Firewall makers like Cisco have since confirmed that the exploits are legitimate, lending credence to the leaks being genuine.

In addition, an analysis by Kaspersky concluded that “several hundred tools from the leak share a strong connection with [its] previous findings” about the Equation Group, strengthening assertions that the code is indeed from or linked to the NSA.

“While the Shadow Brokers claimed the data [they had possession of] was related to the Equation group, they did not provide any technical evidence of these claims,” Kaspersky said.

The Shadow Brokers claimed they had obtained other “cyber weapons” that they would release if they received one million Bitcoin ($752 million) from an online auction.

The file that purportedly contains these additional tools remains encrypted, and Kaspersky believed the chances of the ransom amount being achieved are “optimistic at best”.

However, much damage has already been done.

First, the apparent compromise of infrastructure used by sophisticated hackers points to a hitherto unknown group of attackers with even greater capability.

“Any hackers capable of compromising the Equation Group or another NSA hacker team would likely have to be extremely sophisticated; the Equation Group, after all, went not only uncompromised, but undetected for 14 years, a remarkable track record of stealth and operational security for a team believed to have attacked targets from Russia to Belgium to Lebanon,” Wired reported.

“Anyone capable of finding NSA hackers’ infrastructure, not to mention penetrating it, would likely have to possess government-level resources and talent.”

A series of tweets by Edward Snowden shows his attempt to unpick the attack.

“The hack of an NSA malware staging server is not unprecedented, but the publication of the take is,” Snowden said.

“NSA's hackers (TAO) are told not to leave their hack tools ("binaries") on the server after an op. But people get lazy.”

A former NSA hacker told the Washington Post that “accidentally uploading a large file of tools” to a proxy server used in an operation “is not unprecedented”.

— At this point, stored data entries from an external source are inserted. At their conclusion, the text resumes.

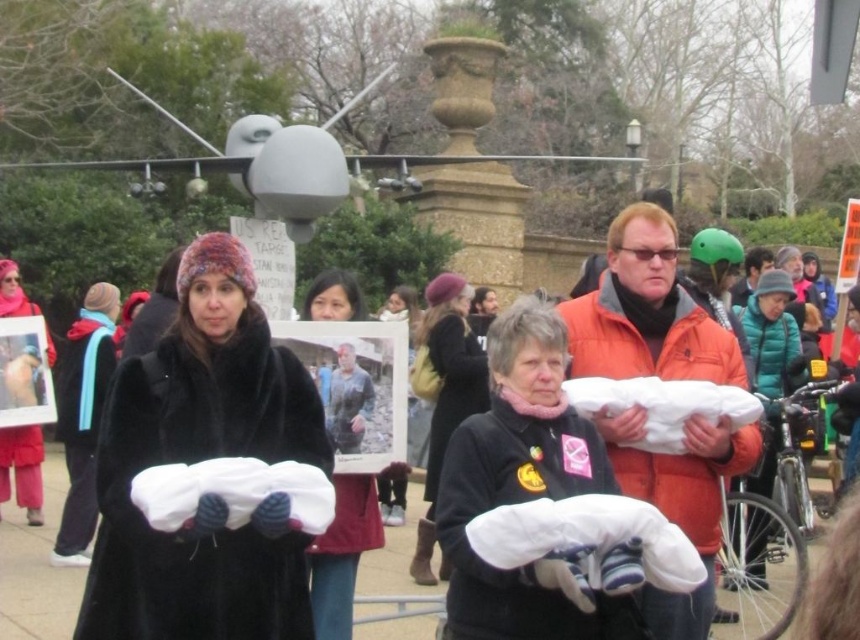 Question: Which of the following is the closest to the observer?

Choices:
 (A) (207, 600)
 (B) (19, 308)
 (C) (363, 308)

Answer: (A)

Question: Which point appears closest to the camera in this image?

Choices:
 (A) (201, 396)
 (B) (444, 326)
 (C) (28, 522)

Answer: (A)

Question: Which of the following is the farthest from the observer?

Choices:
 (A) (339, 291)
 (B) (35, 442)

Answer: (B)

Question: Can you confirm if black fur coat at center is positioned to the left of velvet red coat at center?

Choices:
 (A) yes
 (B) no

Answer: (B)

Question: From the image, what is the correct spatial relationship of white cotton shirt at center in relation to black wool coat at center?

Choices:
 (A) left
 (B) right

Answer: (A)

Question: Is black fur coat at center further to camera compared to black wool coat at center?

Choices:
 (A) no
 (B) yes

Answer: (A)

“What’s unprecedented is to not realise you made a mistake,” he said. “You would recognise, ‘Oops, I uploaded that set’ and delete it.”

Claudio Guarnieri, a researcher at the University of Toronto’s Citizen Lab, questioned whether NSA or its affiliates had even noticed the tools had been stolen.

“If TAO lost the 0days 3 years ago as it appears, means that #ShadowBrokers might have been exploiting Cisco routers all this time,” he tweeted.

“And if they were not reported before, did both sides just pwn each other like there's no tomorrow, or did TAO just not notice the hack?”

Though the motives for the leak were still unclear, Snowden believed it was a “likely a warning that someone can prove US responsibility for any attacks that originated from this malware server.”

“That could have significant foreign policy consequences. Particularly if any of those operations targeted US allies,” Snowden said.